===== AVAILABLE RECORDS =====

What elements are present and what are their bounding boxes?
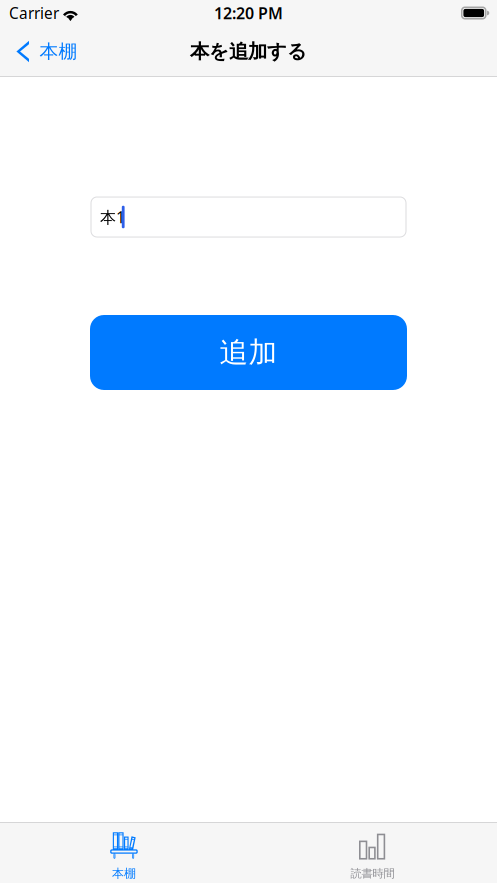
staticText: 本棚: [39, 40, 77, 63]
button[interactable]: 本棚: [0, 822, 248, 883]
staticText: 本1: [100, 206, 125, 228]
button[interactable]: 追加: [90, 315, 407, 390]
button[interactable]: 本棚: [0, 33, 87, 70]
staticText: 追加: [220, 334, 278, 370]
staticText: 読書時間: [350, 866, 394, 881]
staticText: Carrier: [9, 3, 59, 24]
staticText: 12:20 PM: [214, 2, 283, 24]
staticText: 本を追加する: [190, 39, 307, 64]
button[interactable]: 本1: [91, 197, 406, 237]
button[interactable]: 読書時間: [248, 822, 497, 883]
staticText: 本棚: [112, 866, 136, 881]
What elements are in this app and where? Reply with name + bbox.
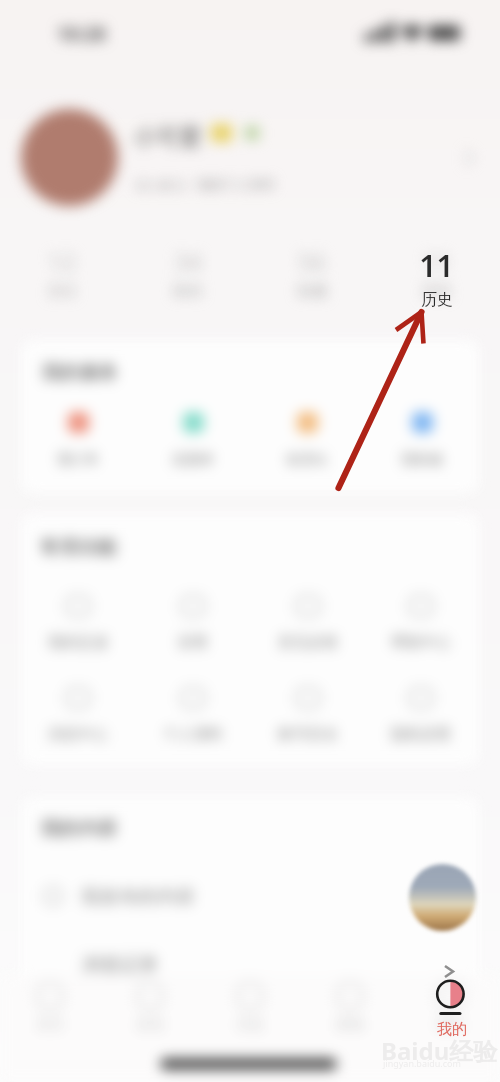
staticText: 10:28 [57,21,106,47]
staticText: 收货址 [286,451,328,469]
staticText: 我发布的内容 [81,885,195,909]
staticText: 历史 [421,290,453,310]
button[interactable]: 优惠券 [157,412,229,469]
button[interactable]: 我的足迹 [42,594,114,652]
staticText: 意见反馈 [278,633,338,652]
staticText: 常用功能 [40,536,116,560]
staticText: 我的服务 [42,361,118,385]
button[interactable]: 我订单 [42,412,114,469]
staticText: 56 [298,245,326,278]
button[interactable]: 个人资料 [157,686,229,744]
button[interactable]: 帮助中心 [385,594,457,652]
button[interactable]: 11 [387,245,487,301]
button[interactable]: 34 [138,245,238,301]
staticText: 优惠券 [172,451,214,469]
staticText: jingyan.baidu.com [383,1057,461,1069]
staticText: 收藏 [297,282,327,301]
button[interactable]: 56 [262,245,362,301]
staticText: 帮助中心 [391,633,451,652]
button[interactable]: 消息中心 [42,686,114,744]
staticText: Baidu经验 [381,1034,498,1067]
button[interactable]: 购物 [300,981,400,1034]
staticText: 设置 [178,633,208,652]
staticText: 编辑个人资料 [197,176,275,192]
staticText: 我的内容 [41,817,117,841]
staticText: 账号安全 [278,725,338,744]
staticText: 历史 [422,282,452,301]
staticText: 34 [174,245,202,278]
button[interactable]: 账号安全 [272,686,344,744]
staticText: 11 [419,245,454,286]
staticText: 我客服 [401,451,443,469]
staticText: 消息中心 [48,725,108,744]
staticText: 我的 [437,1020,467,1039]
button[interactable]: 我的 [424,978,476,1036]
button[interactable]: 我客服 [386,412,458,469]
staticText: 浏览记录 [82,953,158,977]
staticText: 小可爱 [133,123,202,152]
staticText: 我订单 [57,451,99,469]
button[interactable]: 隐私设置 [385,686,457,744]
button[interactable]: 意见反馈 [272,594,344,652]
staticText: 11 [423,245,451,278]
button[interactable]: 12 [12,245,112,301]
staticText: 隐私设置 [391,725,451,744]
button[interactable]: 我的 [400,981,500,1034]
staticText: 粉丝 [173,282,203,301]
button[interactable]: 收货址 [271,412,343,469]
staticText: 我的足迹 [48,633,108,652]
staticText: 个人资料 [163,725,223,744]
button[interactable]: 设置 [157,594,229,652]
staticText: 我的 [436,1016,464,1034]
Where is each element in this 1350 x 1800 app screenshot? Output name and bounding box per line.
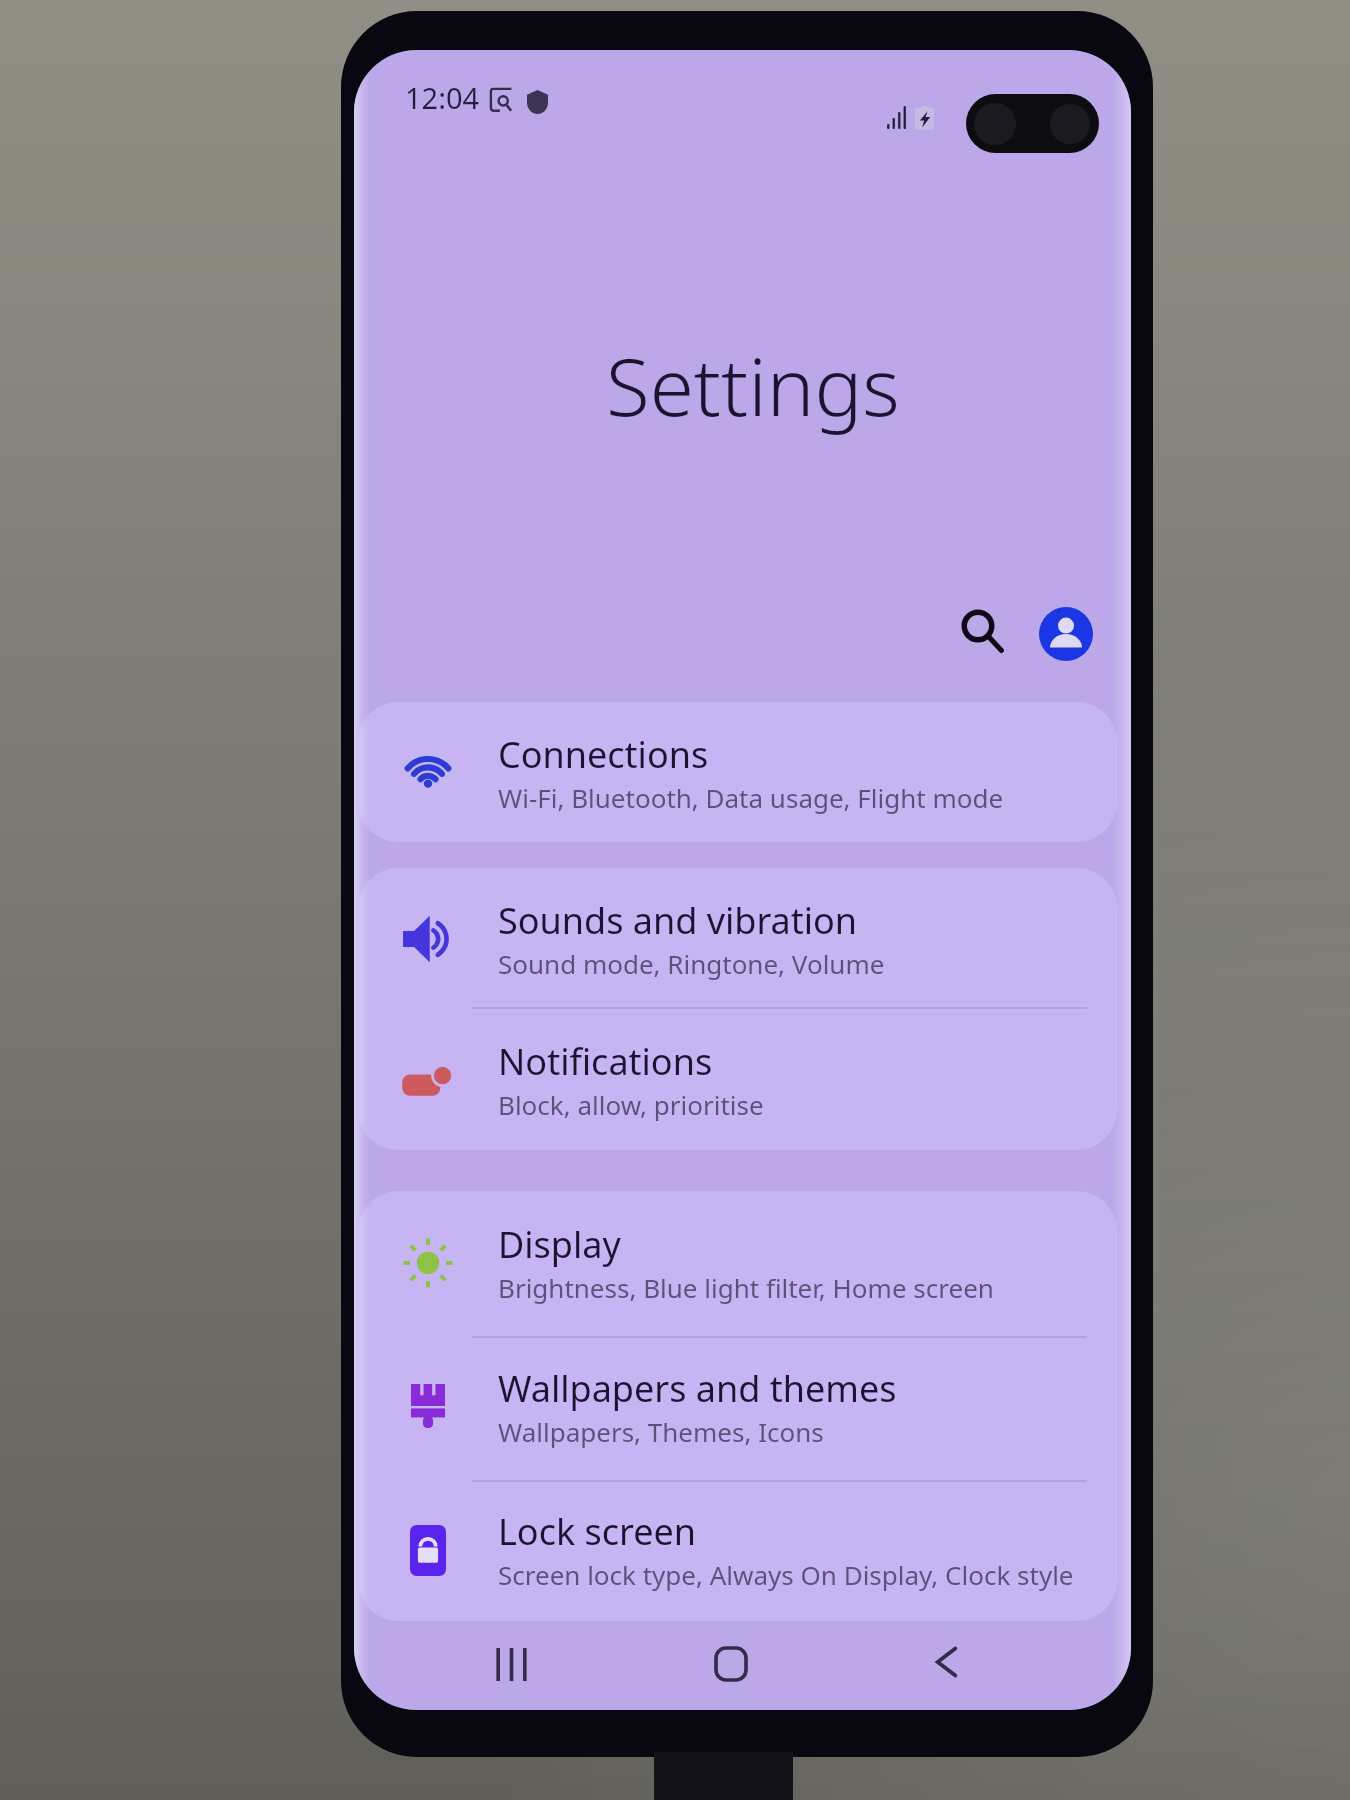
button[interactable]: Wallpapers and themes <box>358 1334 1117 1478</box>
staticText: Screen lock type, Always On Display, Clo… <box>498 1557 1074 1592</box>
button[interactable]: Account <box>1039 607 1093 661</box>
staticText: 12:04 <box>405 78 480 117</box>
button[interactable]: Back <box>900 1622 992 1702</box>
button[interactable]: Notifications <box>358 1009 1117 1150</box>
button[interactable]: Home <box>685 1624 777 1704</box>
button[interactable]: Search <box>949 597 1017 665</box>
staticText: Block, allow, prioritise <box>498 1087 764 1122</box>
button[interactable]: Recents <box>465 1624 557 1704</box>
staticText: Sounds and vibration <box>498 896 858 945</box>
staticText: Wallpapers, Themes, Icons <box>498 1414 824 1449</box>
staticText: Settings <box>606 330 900 439</box>
staticText: Notifications <box>498 1037 713 1086</box>
staticText: Wi-Fi, Bluetooth, Data usage, Flight mod… <box>498 780 1004 815</box>
button[interactable]: Lock screen <box>358 1478 1117 1621</box>
staticText: Lock screen <box>498 1507 697 1556</box>
staticText: Wallpapers and themes <box>498 1364 897 1413</box>
button[interactable]: Display <box>358 1191 1117 1334</box>
button[interactable]: Sounds and vibration <box>358 868 1117 1009</box>
staticText: Connections <box>498 730 709 779</box>
staticText: Sound mode, Ringtone, Volume <box>498 946 885 981</box>
staticText: Brightness, Blue light filter, Home scre… <box>498 1270 994 1305</box>
button[interactable]: Connections <box>358 702 1117 842</box>
staticText: Display <box>498 1220 621 1269</box>
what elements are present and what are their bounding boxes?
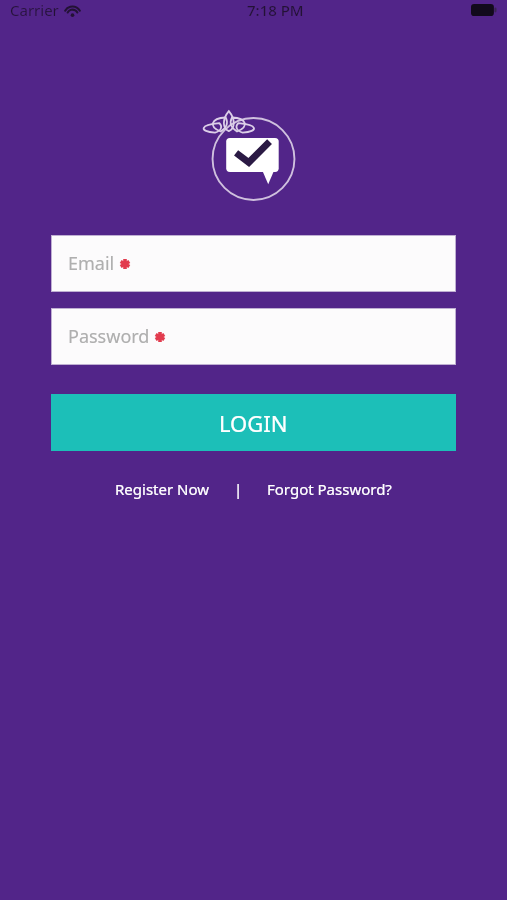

=====

▶ **EXERCISE DIRECTIONS**
Scan the records for the string "読書時間". Copy each line in which it appears.

▶ **EXERCISE RESPONSE**
staticText: 読書時間: [350, 866, 394, 881]
button[interactable]: 読書時間: [248, 822, 497, 883]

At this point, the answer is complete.